Reputation: 3
I've found two answers to this questions but none is working for me. Basically, I want to restrict the amount of pages crawled per domain. Here's the code in the actual crawler:
def parse_page(self, response)
visited_count.append(response.url.split('/')[2])
if visited_count.count(response.url.split('/')[2]) > 49:
print '!!!!!!!!!!!!!!!!!!!!!!!!!!!!!!!!!!!!!!!!!!!!!!!!!!'
denied.append(response.url)
and Custom Middleware:
class IgnoreDomain(object):
def process_requests(request, spider):
if request in spider.denied:
return IgnoreRequest()
else:
return None
Of course middleware is mentioned in settings. I would really appreciate if you could point out what I'm doing wrong.
Upvotes: 0
Views: 317
Reputation: 21351
You said I want to restrict the amount of pages crawled per domain
...
Do this, create counter
in your spider
class YourSpider(scrapy.Spider):
counter = {}
#counter will have values like {'google.com': 4, 'website.com': 2} etc
At top of your middleware file write this
from scrapy.exceptions import IgnoreRequest
import logging
class YourMiddleware(object):
def process_request(self, request, spider):
domain = tldextract.extract(request.url)[1]

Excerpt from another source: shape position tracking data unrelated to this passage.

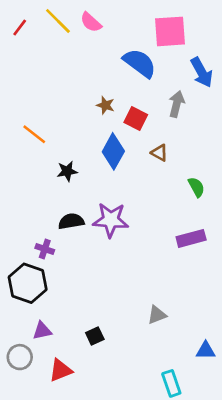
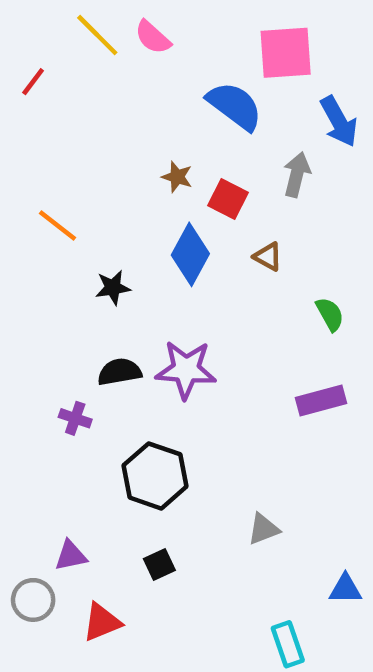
red line: (20, 28) -> (33, 82), moved
black hexagon: (28, 283) -> (155, 476), moved

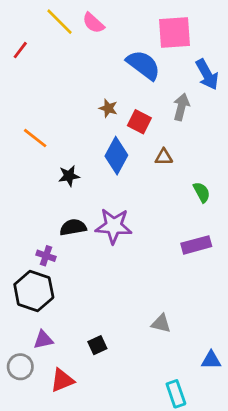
brown triangle: (268, 257) -> (164, 157), turned -30
black hexagon: (155, 476) -> (34, 291), moved
gray triangle: (263, 529) -> (161, 323), turned 35

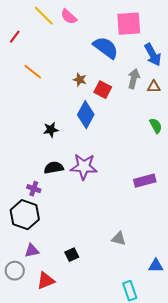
orange line: (35, 138) -> (33, 72), moved
brown triangle: (164, 157) -> (154, 87), moved
green semicircle: (202, 192) -> (156, 126), moved

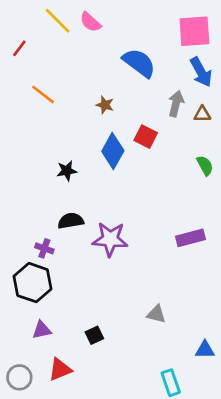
pink square: (129, 24) -> (194, 31), moved
red square: (103, 90) -> (146, 137), moved
purple star: (84, 167) -> (110, 239), moved
gray circle: (15, 271) -> (19, 377), moved

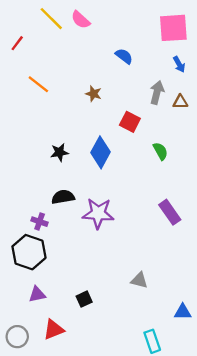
blue semicircle: (139, 63) -> (124, 56), size x0.6
blue arrow: (201, 72) -> (179, 64), size x0.6
blue diamond: (113, 151) -> (101, 152), moved
green semicircle: (205, 165) -> (160, 151), moved
purple rectangle: (190, 238) -> (170, 212), turned 70

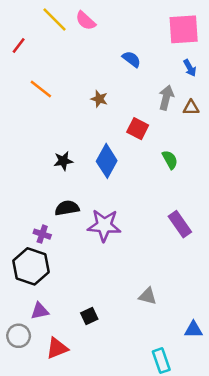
gray circle: (17, 337) -> (19, 336), moved

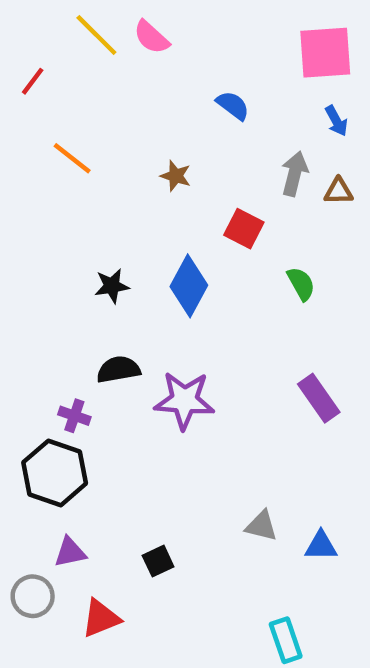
blue triangle: (193, 330) -> (321, 546), moved

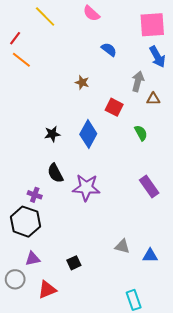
pink semicircle: (151, 37) -> (91, 13), moved
blue arrow: (336, 121) -> (157, 57), size x1.5
orange line: (72, 158) -> (21, 60), moved
brown triangle: (339, 191) -> (153, 99), moved
black semicircle: (118, 370) -> (55, 173), turned -108

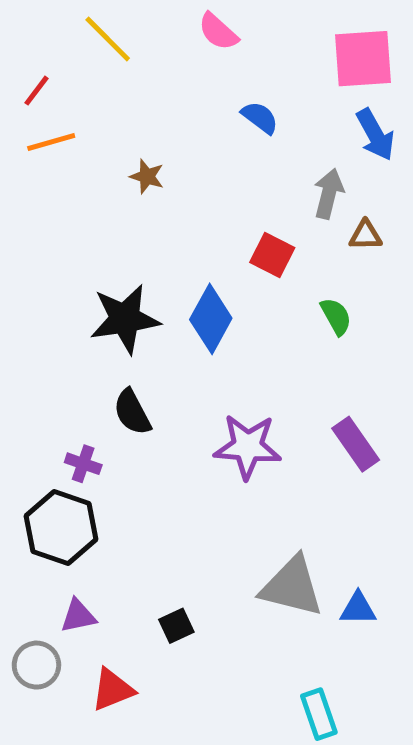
orange line: (21, 60) -> (51, 142), turned -54
brown star: (82, 82) -> (147, 176), moved
black star: (52, 134) -> (125, 319), size x1.8
purple star: (86, 188) -> (248, 447), moved
gray triangle: (122, 246) -> (292, 586), size x1.8

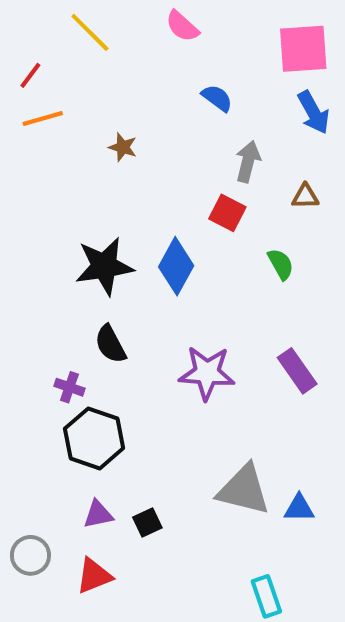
gray arrow: (329, 194) -> (248, 162), moved
black hexagon: (61, 528) -> (94, 438), moved
purple triangle: (78, 616) -> (98, 514), moved

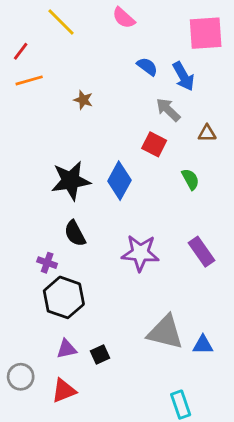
blue arrow: (314, 112) -> (183, 76), moved
gray arrow: (248, 162) -> (168, 110), turned -60

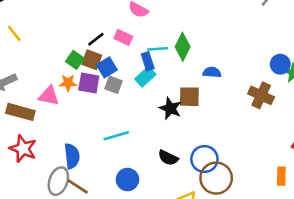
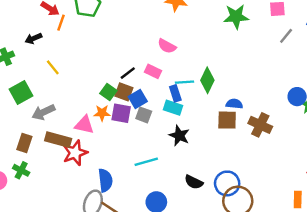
cyan rectangle: (145, 77) -> (173, 108), turned 60
brown cross: (261, 95) -> (260, 125), moved
brown square: (189, 97) -> (227, 120), moved
black star: (170, 108) -> (179, 136), moved
red star: (23, 149) -> (75, 153), moved, turned 30

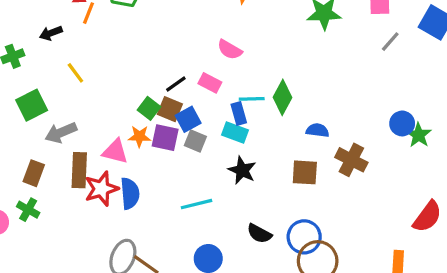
brown square: (227, 120) -> (305, 172), moved
brown rectangle: (58, 140) -> (79, 170), turned 75
blue semicircle: (105, 180) -> (130, 193), moved

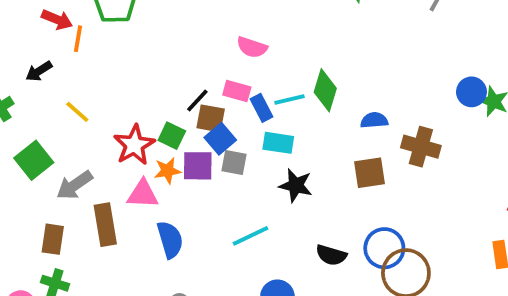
brown square: (170, 109) -> (211, 118), moved
blue rectangle: (239, 114) -> (261, 108), moved
red star: (101, 189) -> (134, 145), moved

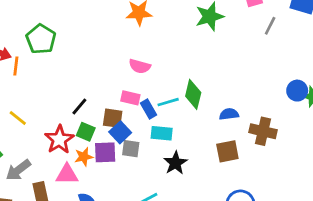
black line: (197, 100) -> (79, 106), moved
black star: (296, 185) -> (175, 163), turned 30

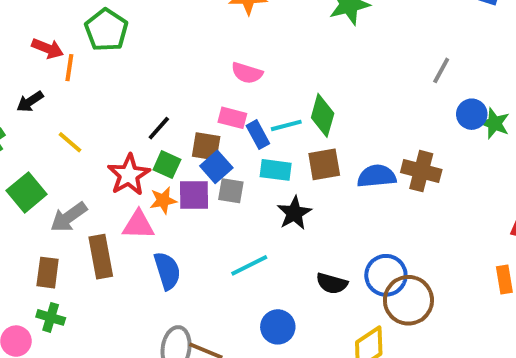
gray line: (270, 26) -> (441, 70), moved
blue semicircle: (229, 114) -> (377, 176), moved, size x1.4
brown square: (227, 151) -> (324, 164), moved

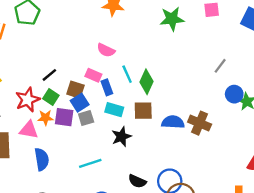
cyan line: (286, 125) -> (127, 74), moved, turned 72
gray square: (231, 191) -> (86, 118), turned -35

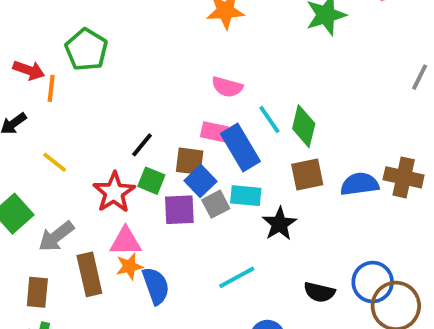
blue rectangle: (107, 87) -> (240, 148), size x1.6
cyan rectangle: (114, 110) -> (246, 196), moved
orange star: (45, 118) -> (129, 266), moved

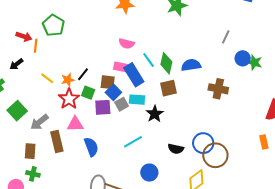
yellow line: (55, 162) -> (47, 78), moved
blue semicircle: (360, 184) -> (191, 65), moved
orange star: (129, 266) -> (68, 80), moved

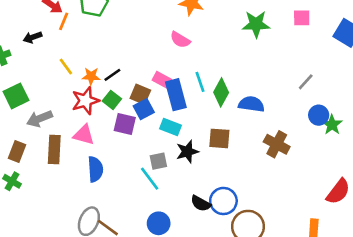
pink semicircle: (127, 44) -> (180, 40), moved
brown square: (169, 88) -> (219, 138), moved
gray square: (122, 104) -> (158, 161), moved
cyan line: (133, 142) -> (150, 179), turned 66
blue circle: (203, 143) -> (223, 201), moved

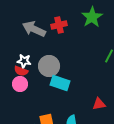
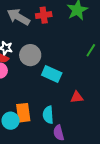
cyan rectangle: (60, 83) -> (52, 74), moved

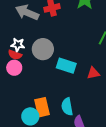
red triangle: (77, 97) -> (93, 73), moved

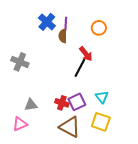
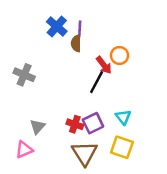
orange circle: (99, 28) -> (120, 55), moved
gray triangle: (31, 105) -> (37, 127), turned -40
brown triangle: (70, 127) -> (85, 153), turned 30

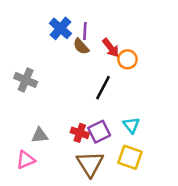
brown semicircle: (76, 43) -> (81, 46), turned -42
red arrow: (104, 65) -> (111, 48), moved
gray triangle: (37, 127) -> (40, 135), turned 42

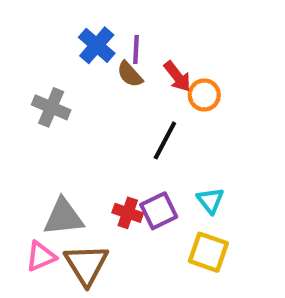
gray cross: (26, 80) -> (51, 107), moved
gray triangle: (40, 135) -> (64, 217), size x1.5
brown triangle: (90, 164) -> (86, 265), moved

logging.info(spider.counter)
if domain not in spider.counter:
pass #keep scraping this link
else:
if spider.counter[domain] > 5:
raise IgnoreRequest()
else:
pass #keep processing this request
def process_response(self, request, response, spider):
domain = tldextract.extract(request.url)[1]
if domain not in spider.counter:
spider.counter[domain] = 1
else:
spider.counter[domain] = spider.counter[domain] + 1
return response
Upvotes: 1